Des conférences de presse scrutées à la loupe
Pour bien comprendre les failles de cet organe, il faut rappeler que le cabinet est composé de cinq hommes, aux profils très différents. D'abord évidemment, le Premier ministre, pur politique. À côté de lui, le ministre de la Défense, Yoav Gallant et deux membres de l'opposition, Benny Gantz et Gadi Eizenkot. Tous les trois ont la particularité d'être d'anciens généraux de l'armée israélienne. Pour compléter le cabinet, Benyamin Nétanyahou s'est adjoint l'un de ses plus proches amis : l'américain Ron Dermer. On le présente même comme son deuxième cerveau.

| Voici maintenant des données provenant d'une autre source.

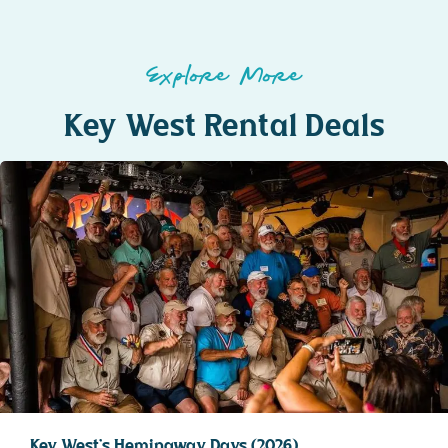
Explore More
Key West Rental Deals
Key West’s Hemingway Days (2026)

Officiellement, rien ne filtre des réunions et des éventuels débats entre ces hommes mais lors des rares conférences de presse, les gestes de chacun sont très observés. Et le dernier exemple en date était le samedi 11 novembre 2023. "À la fin de la conférence de presse, Nétanyahou s'est levé et de l'autre côté, Gantz et Gallant se sont serrés la main comme de bons camarades, se souvient Daniel Ben Simon, ancien membre du parti travailliste. Ils se sont presque embrassés en laissant Nétanyahou de côté, comme s'il n'existait pas. Cela veut dire qu'il y a un problème dans ce cabinet : un manque de confiance total."

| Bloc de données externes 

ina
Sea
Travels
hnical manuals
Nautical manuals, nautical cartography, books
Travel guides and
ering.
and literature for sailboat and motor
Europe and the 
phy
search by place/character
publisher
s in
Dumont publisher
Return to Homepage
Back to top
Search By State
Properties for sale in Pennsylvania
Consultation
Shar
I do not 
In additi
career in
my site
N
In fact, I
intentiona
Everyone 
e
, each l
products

Ron Dermer, "l'ombre de Nétanyahou"
Un homme dans ce cabinet était supposé jouer le rôle de modérateur, l'américain Ron Dermer, nommé notamment pour faire le lien avec la Maison Blanche. Mais c'est un proche de Donald Trump, ce qui ne facilite pas le dialogue avec l'administration Biden. Et puis cet homme, né en Floride, n'a pas fait l'armée israélienne. C'est un réel handicap pour Daniel Ben Simon : "Il parle à peine hébreu… Il est collé à Benyamin Nétanyahou, c'est tout. Dermer, c'est l'ombre de Nétanyahou. Mais est-ce que ça veut dire qu'il a une grande influence ? Non. Les autres généraux ne le prennent pas au sérieux."

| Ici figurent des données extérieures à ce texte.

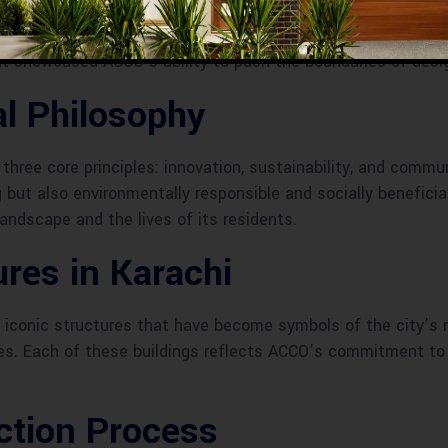
n to revolutionize urban architecture through creativity and 
of architectural excellence. Key milestones, such as the c
t showcased ACCO’s ability to push the boundaries of desi
l Philosophy
hree core principles: innovation, sustainability, and commun
ng but also environmentally responsible and socially benefici
landscape and the lives of its residents.
res in Karachi
al iconic structures that have become symbols of the city’s
es. Each of these buildings reflects ACCO’s commitment to i
ction Process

Cela dit, ces divisions au sein du cabinet de guerre ont moins de conséquences sur le terrain, sur la façon dont est conduite la guerre, qu'on pourrait l'imaginer. Car les cinq hommes en noir du cabinet ne sont pas seuls à décider. Ils sont conseillés par des responsables de l'armée, des services de renseignement. Il y a aujourd'hui consensus sur les deux objectifs principaux : éradiquer le Hamas et récupérer les otages. En revanche, sur l'après Hamas, l'après guerre, cela reste très flou. D'autant que l'extrême droite au gouvernement, exclue du cabinet de guerre, tente de faire pression mais pour le moment sans succès. "L'extrême droite, Smotrich et Ben-Gvir, n'ont pas une grande influence, analyse Ilan Greilsammer, professeur de sciences politiques. Nétanyahou les a pris parce qu'il n'avait pas de coalition sans eux, mais il s'en méfie. Donc on peut au moins se rassurer sur ce point : il n'y aura pas de retour des colonies dans la bande de Gaza."
Quel avenir pour Nétanyahou après la guerre ?
Enfin surtout, ce qui divise le cabinet c'est l'avenir de Benyamin Nétanyahou après la guerre. Le Premier minsitre semble bien décidé à se maintenir au pouvoir à tout prix. "Nétanyahou est un menteur pathologique, estime Emmanuel Navon, proche du Likoud. C'est une personnalité pourrie. Il est clair qu'il veut gagner la guerre, mais il est clair aussi qu'il pense déjà à l'après, qu'il le prépare déjà. Il essaye de cacher des documents donc il pense à lui-même en pleine guerre."
Preuve supplémentaires que "Bibi" compte bien rester en place, lorsque le cabinet sera dissout à la fin de la guerre : on a appris lundi 13 novembre au soir que son directeur de cabinet aurait cherché à récupérer les traces de ses appels téléphoniques passés dans la nuit du 6 au 7 octobre, la veille des attaques. L'objectif est de prouver que le Premier ministre n'était au courant de rien.